This section defines the exact sequence of operations between
"peinit decides to start service X" and "service X's binary is
running." Every step is numbered. Failure at any step is handled
explicitly.
§4.1.1 Cgroup tree structure
Every service runs in its own cgroup tree:
/sys/fs/cgroup/peinit/<cgroup-id>/ (service root)
/sys/fs/cgroup/peinit/<cgroup-id>/main/ (main process)
/sys/fs/cgroup/peinit/<cgroup-id>/hooks/ (pre/post hooks)
/sys/fs/cgroup/peinit/<cgroup-id>/health/ (health checks)
<cgroup-id> is the service name with / replaced by - (e.g.,
mount:/data becomes mount:-data). This escaping is internal --
the user-facing name is unchanged.
The sub-cgroup structure satisfies cgroups v2's "no internal
processes" constraint (required when controllers are active) and
provides clean containment for hooks and health checks.
§4.1.1.1 Cgroup generations
If a service's previous cgroup tree has leaked sub-cgroups (D-state
processes that survived SIGKILL -- see the Health Checks section),
rmdir on the old tree will fail with EBUSY. In this case, peinit
MUST create a generational cgroup tree:
/sys/fs/cgroup/peinit/<cgroup-id>.gen<N>/ where N increments on
each restart that requires a new tree. Old leaked trees persist
until reboot.
§4.1.2 Pre-start evaluation
Before entering the pre-exec sequence, peinit MUST evaluate
conditions and asserts while the service is still in Inactive
state. This evaluation gates the Inactive → Starting transition.
- Read the service definition from the in-memory cache (see the
Configuration Generations section). This read MUST NOT block
on the registry.
- If the service has Conditions, evaluate all of them. If any
condition fails, the service transitions to Skipped and the
start is abandoned. Skipped services satisfy their dependents.

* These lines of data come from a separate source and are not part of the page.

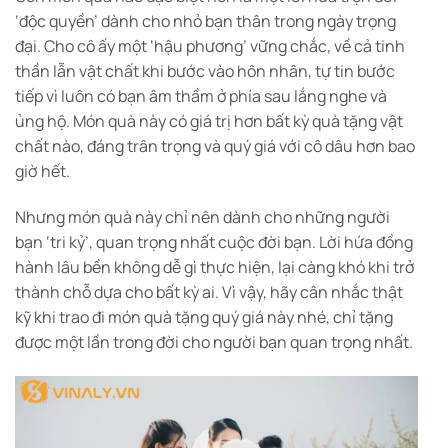
‘độc quyền’ dành cho nhỏ bạn thân trong ngày trọng
đại. Cho cô ấy một ‘hậu phương’ vững chắc, về cả tinh
thần lẫn vật chất khi bước vào hôn nhân, tự tin bước
tiếp vì luôn có bạn âm thầm ở phía sau lắng nghe và
ủng hộ. Món quà này có giá trị hơn bất kỳ quà tặng vật
chất nào, đáng trân trọng và quý giá với cô dâu hơn bao
giờ hết.
Nhưng món quà này chỉ nên dành cho những người
bạn ‘tri kỷ’, quan trọng nhất cuộc đời bạn. Lời hứa đồng
hành lâu bền không dễ gì thực hiện, lại càng khó khi trở
thành chỗ dựa cho bất kỳ ai. Vì vậy, hãy cân nhắc thật
kỹ khi trao đi món quà tặng quý giá này nhé, chỉ tặng
được một lần trong đời cho người bạn quan trọng nhất.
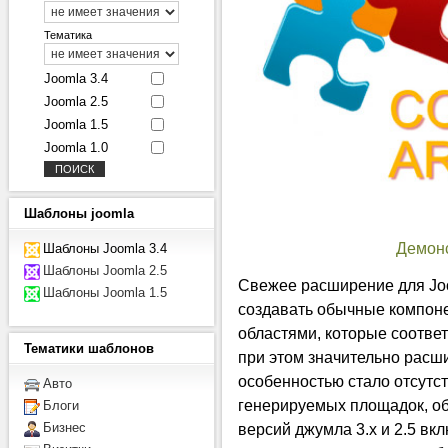
Тематика
Joomla 3.4
Joomla 2.5
Joomla 1.5
Joomla 1.0
Шаблоны
joomla
Демон
Шаблоны Joomla 3.4
Шаблоны Joomla 2.5
Свежее расширение для Joom
Шаблоны Joomla 1.5
создавать обычные компон
областями, которые соответ
Тематики
шаблонов
при этом значительно расш
особенностью стало отсутс
Авто
генерируемых площадок, об
Блоги
Бизнес
версий джумла 3.х и 2.5 вк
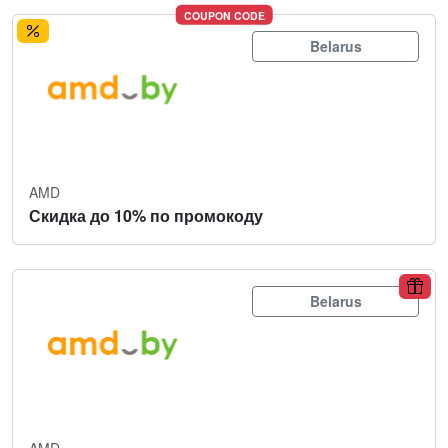
COUPON CODE
Belarus
AMD
Скидка до 10% по промокоду
Belarus
AMD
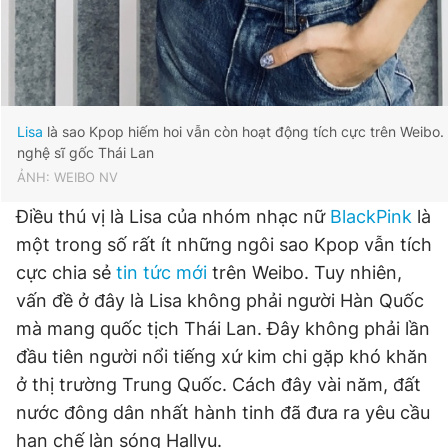
Lisa
là sao Kpop hiếm hoi vẫn còn hoạt động tích cực trên Weibo.
nghệ sĩ gốc Thái Lan
ẢNH: WEIBO NV
Điều thú vị là Lisa của nhóm nhạc nữ
BlackPink
là
một trong số rất ít những ngôi sao Kpop vẫn tích
cực chia sẻ
tin tức mới
trên Weibo. Tuy nhiên,
vấn đề ở đây là Lisa không phải người Hàn Quốc
mà mang quốc tịch Thái Lan. Đây không phải lần
đầu tiên người nổi tiếng xứ kim chi gặp khó khăn
ở thị trường Trung Quốc. Cách đây vài năm, đất
nước đông dân nhất hành tinh đã đưa ra yêu cầu
hạn chế làn sóng Hallyu.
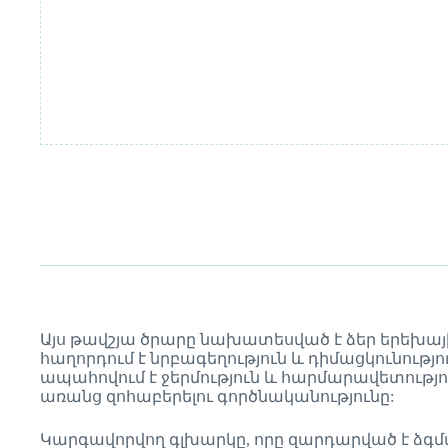
Այս թավշյա ծրարը նախատեսված է ձեր երեխա
հաղորդում է նրբագեղություն և դիմացկունութ
ապահովում է ջերմություն և հարմարավետությ
առանց զոհաբերելու գործնականությունը:
Կարգավորվող գլխարկը, որը զարդարված է ձգմա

- If all conditions pass and the service has Asserts, evaluate
all of them. If any assert fails, the service transitions to
Failed with cause AssertionError and the start is abandoned.
Only after conditions and asserts pass does the service transition
to Starting and the pre-exec sequence below begins.
§4.1.3 The sequence
The service is in Starting state for the duration of this sequence.
§4.1.3.1 Step 1: Start timeout
peinit MUST start the StartTimeout timer. This timer covers the
entire remaining sequence: pre-hooks, fork/exec, and readiness
wait. If StartTimeout expires at any point during steps 2-10,
peinit MUST abort the start, kill the service's entire cgroup
tree, and transition the service to Failed with cause
ReadinessTimeout.
§4.1.3.2 Step 2: Create cgroup tree
peinit MUST create the service's cgroup tree (root, main/,
hooks/, health/ sub-cgroups).
If cgroup creation fails, no child process exists. peinit MUST
transition the service to Failed with cause ParentSetupFailure
and return the error (including errno) to the control socket
caller.
§4.1.3.3 Step 3: Run pre-exec hooks
If ExecStartPre is configured, peinit MUST run each hook command
sequentially. Each hook is forked into the hooks/ sub-cgroup.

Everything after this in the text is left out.